Closed felipegutierrez closed 5 years ago
Not exactly. We need a given workload that makes the stream application to complete after 20 minutes, without any parameter. This can be done by creating an input dataset that when streamed over to the application will take 20 minutes to complete execution. Note that if you make application code optimizations, this time may be kept constant, reduced, or increased.
I am not sure about this. Stream applications have the nature to run infinitely. The workload can be finite, but the stream application will keep listening to new data on the source. So, I guess we need a finite workload maybe? and we raise a flag when the workload finishes. Does it make sense?
My understanding is that stream applications do not necessarily run "infinitely" (as in "forever"), but rather that they process data dynamically. This can be observed if one thinks about a sensor (source) which is not generating any data for processing, perhaps because the sensor is off, or because there is nothing to be detected, and in which case the stream application would be idling, i.e., not effectively running because there is no data to process.

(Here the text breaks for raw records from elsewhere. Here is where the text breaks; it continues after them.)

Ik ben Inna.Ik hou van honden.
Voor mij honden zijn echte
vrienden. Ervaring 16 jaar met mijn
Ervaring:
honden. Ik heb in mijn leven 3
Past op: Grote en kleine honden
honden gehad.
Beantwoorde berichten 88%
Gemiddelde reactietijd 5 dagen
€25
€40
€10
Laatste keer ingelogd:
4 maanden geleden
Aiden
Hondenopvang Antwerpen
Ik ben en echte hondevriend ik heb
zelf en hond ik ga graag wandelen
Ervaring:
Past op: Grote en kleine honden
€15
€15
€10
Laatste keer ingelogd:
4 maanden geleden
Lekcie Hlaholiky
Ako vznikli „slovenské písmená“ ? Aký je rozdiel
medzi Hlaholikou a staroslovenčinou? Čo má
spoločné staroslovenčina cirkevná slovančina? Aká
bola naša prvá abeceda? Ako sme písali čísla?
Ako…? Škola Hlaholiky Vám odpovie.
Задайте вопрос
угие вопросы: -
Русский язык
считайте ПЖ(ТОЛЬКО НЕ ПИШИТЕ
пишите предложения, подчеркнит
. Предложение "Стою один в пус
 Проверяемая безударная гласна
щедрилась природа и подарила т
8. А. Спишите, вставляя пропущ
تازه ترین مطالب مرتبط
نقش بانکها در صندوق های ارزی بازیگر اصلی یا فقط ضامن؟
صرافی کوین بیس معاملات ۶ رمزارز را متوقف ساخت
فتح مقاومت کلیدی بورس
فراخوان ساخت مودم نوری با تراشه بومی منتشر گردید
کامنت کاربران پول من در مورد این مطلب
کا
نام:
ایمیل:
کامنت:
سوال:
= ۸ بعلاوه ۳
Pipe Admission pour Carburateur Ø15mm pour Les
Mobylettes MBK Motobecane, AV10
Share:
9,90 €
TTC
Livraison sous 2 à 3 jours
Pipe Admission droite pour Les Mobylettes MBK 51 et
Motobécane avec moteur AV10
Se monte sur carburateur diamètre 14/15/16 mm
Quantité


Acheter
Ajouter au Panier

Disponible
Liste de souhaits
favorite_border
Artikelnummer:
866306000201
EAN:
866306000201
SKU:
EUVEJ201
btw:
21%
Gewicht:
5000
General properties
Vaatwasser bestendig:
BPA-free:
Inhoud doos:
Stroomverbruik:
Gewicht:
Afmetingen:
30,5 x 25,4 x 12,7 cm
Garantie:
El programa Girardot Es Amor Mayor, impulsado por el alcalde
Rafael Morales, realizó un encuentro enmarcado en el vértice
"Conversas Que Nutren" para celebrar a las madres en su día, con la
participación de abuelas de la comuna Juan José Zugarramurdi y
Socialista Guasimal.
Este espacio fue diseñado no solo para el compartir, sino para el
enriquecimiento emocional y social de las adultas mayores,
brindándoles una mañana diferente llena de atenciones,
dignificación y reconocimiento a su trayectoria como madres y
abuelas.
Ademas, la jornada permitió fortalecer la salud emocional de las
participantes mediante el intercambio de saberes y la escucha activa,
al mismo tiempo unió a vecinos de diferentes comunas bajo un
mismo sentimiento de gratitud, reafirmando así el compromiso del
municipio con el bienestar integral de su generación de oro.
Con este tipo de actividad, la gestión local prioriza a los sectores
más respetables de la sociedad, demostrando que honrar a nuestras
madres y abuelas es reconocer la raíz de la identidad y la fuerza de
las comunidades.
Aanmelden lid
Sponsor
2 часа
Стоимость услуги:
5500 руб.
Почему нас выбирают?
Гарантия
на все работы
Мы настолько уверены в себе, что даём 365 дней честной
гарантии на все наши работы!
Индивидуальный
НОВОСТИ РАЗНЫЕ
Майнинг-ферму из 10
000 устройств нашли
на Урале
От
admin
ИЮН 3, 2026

So yes, we need a finite dataset workload for finite processing because our experiments will be finite. The dataset should have an "END_OF_DATASET" tuple in the end of it, which will indicate to the application the end of the streaming data, making it to idle.

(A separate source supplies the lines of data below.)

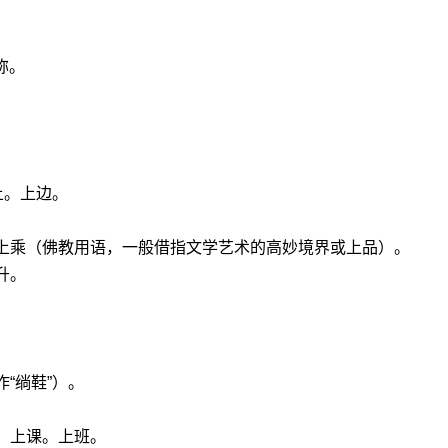
称。
上。上边。
。
。上乘（佛教用语，一般借指文学艺术的高妙境界或上品）。
升。
“绱鞋”）。
：上课。上班。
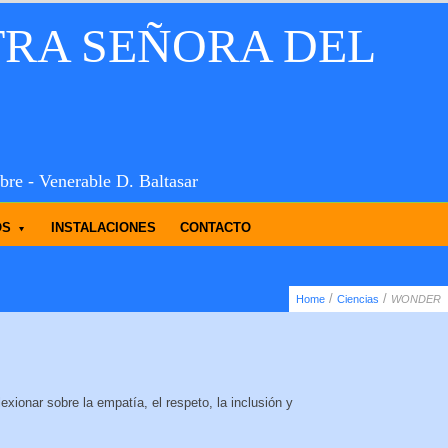
TRA SEÑORA DEL
bre - Venerable D. Baltasar
OS
INSTALACIONES
CONTACTO
/
/
Home
Ciencias
WONDER
exionar sobre la empatía, el respeto, la inclusión y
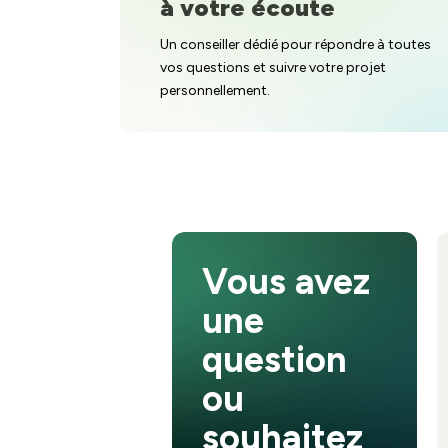
à votre écoute
Un conseiller dédié pour répondre à toutes
vos questions et suivre votre projet
personnellement.
Vous avez
une
question
ou
souhaitez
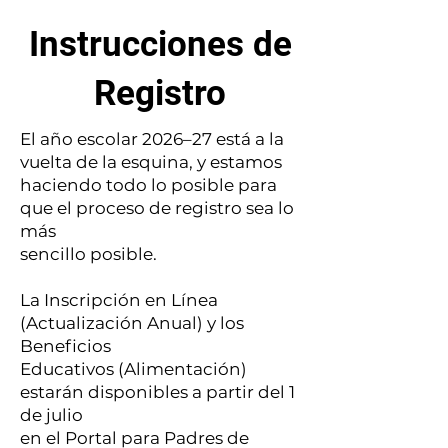
Instrucciones de
Registro
El año escolar 2026–27 está a la
vuelta de la esquina, y estamos
haciendo todo lo posible para
que el proceso de registro sea lo
más
sencillo posible.
La Inscripción en Línea
(Actualización Anual) y los
Beneficios
Educativos (Alimentación)
estarán disponibles a partir del 1
de julio
en el Portal para Padres de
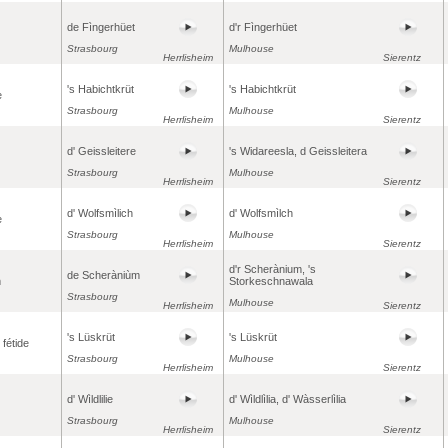
de Fìngerhüet
d'r Fìngerhüet
Strasbourg
Mulhouse
Herrlisheim
Sierentz
's Habichtkrüt
's Habichtkrüt
e
Strasbourg
Mulhouse
Herrlisheim
Sierentz
d' Geissleitere
's Widareesla, d Geissleitera
Strasbourg
Mulhouse
Herrlisheim
Sierentz
d' Wolfsmìlich
d' Wolfsmìlch
e
Strasbourg
Mulhouse
Herrlisheim
Sierentz
d'r Scherànium, 's
de Scheràniùm
m
Storkeschnawala
Strasbourg
Mulhouse
Herrlisheim
Sierentz
's Lüskrüt
's Lüskrüt
 fétide
Strasbourg
Mulhouse
Herrlisheim
Sierentz
d' Wìldlilie
d' Wìldlìlia, d' Wàsserlìlia
Strasbourg
Mulhouse
Herrlisheim
Sierentz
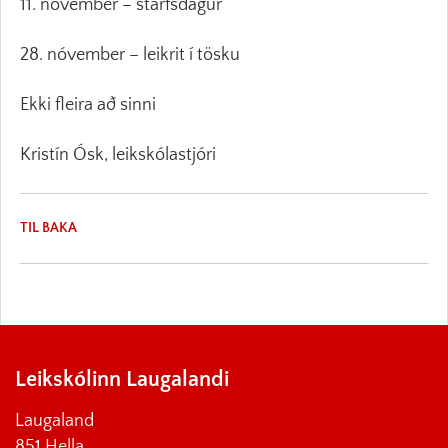
11. nóvember – starfsdagur
28. nóvember – leikrit í tösku
Ekki fleira að sinni
Kristín Ósk, leikskólastjóri
TIL BAKA
Leikskólinn Laugalandi
Laugaland
851 Hella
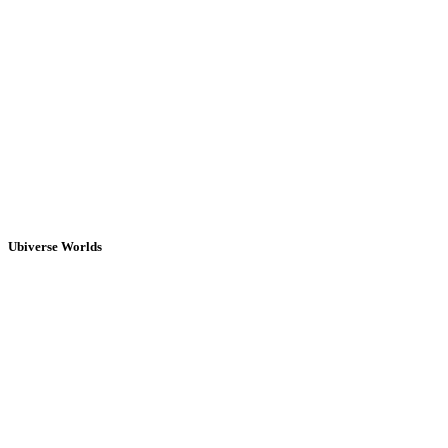
Ubiverse Worlds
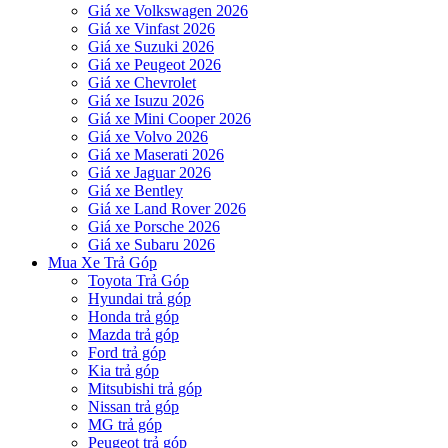
Giá xe Volkswagen 2026
Giá xe Vinfast 2026
Giá xe Suzuki 2026
Giá xe Peugeot 2026
Giá xe Chevrolet
Giá xe Isuzu 2026
Giá xe Mini Cooper 2026
Giá xe Volvo 2026
Giá xe Maserati 2026
Giá xe Jaguar 2026
Giá xe Bentley
Giá xe Land Rover 2026
Giá xe Porsche 2026
Giá xe Subaru 2026
Mua Xe Trả Góp
Toyota Trả Góp
Hyundai trả góp
Honda trả góp
Mazda trả góp
Ford trả góp
Kia trả góp
Mitsubishi trả góp
Nissan trả góp
MG trả góp
Peugeot trả góp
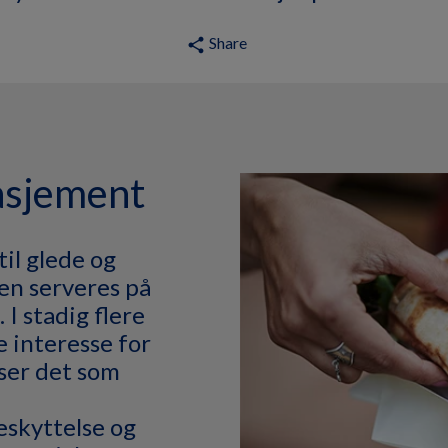
Share
share
asjement
til glede og
ten serveres på
 I stadig flere
 interesse for
ser det som
eskyttelse og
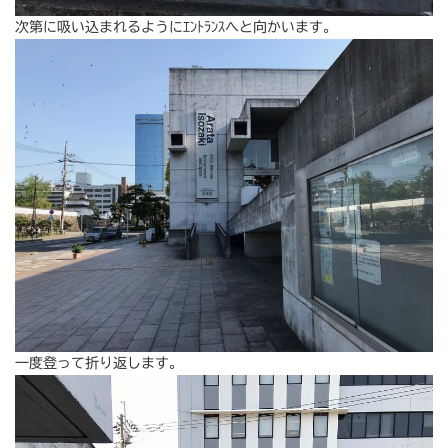
次第に吸い込まれるようにｴﾝﾄﾗﾝｽへと向かいます。
一度登って折り返します。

I provided what is described on this issue and also regarding the discussion to understand better the requirement. Use the script bash conf/launchApp.sh
to see all the instructions to use the producers and consumers. It also shows examples of how to launch the applications.
We need to set a parameter when launch the stream application to be executed in s specific given time. Let's say we want to execute it for 20 minutes. We just need to pass this argument when launch the stream application.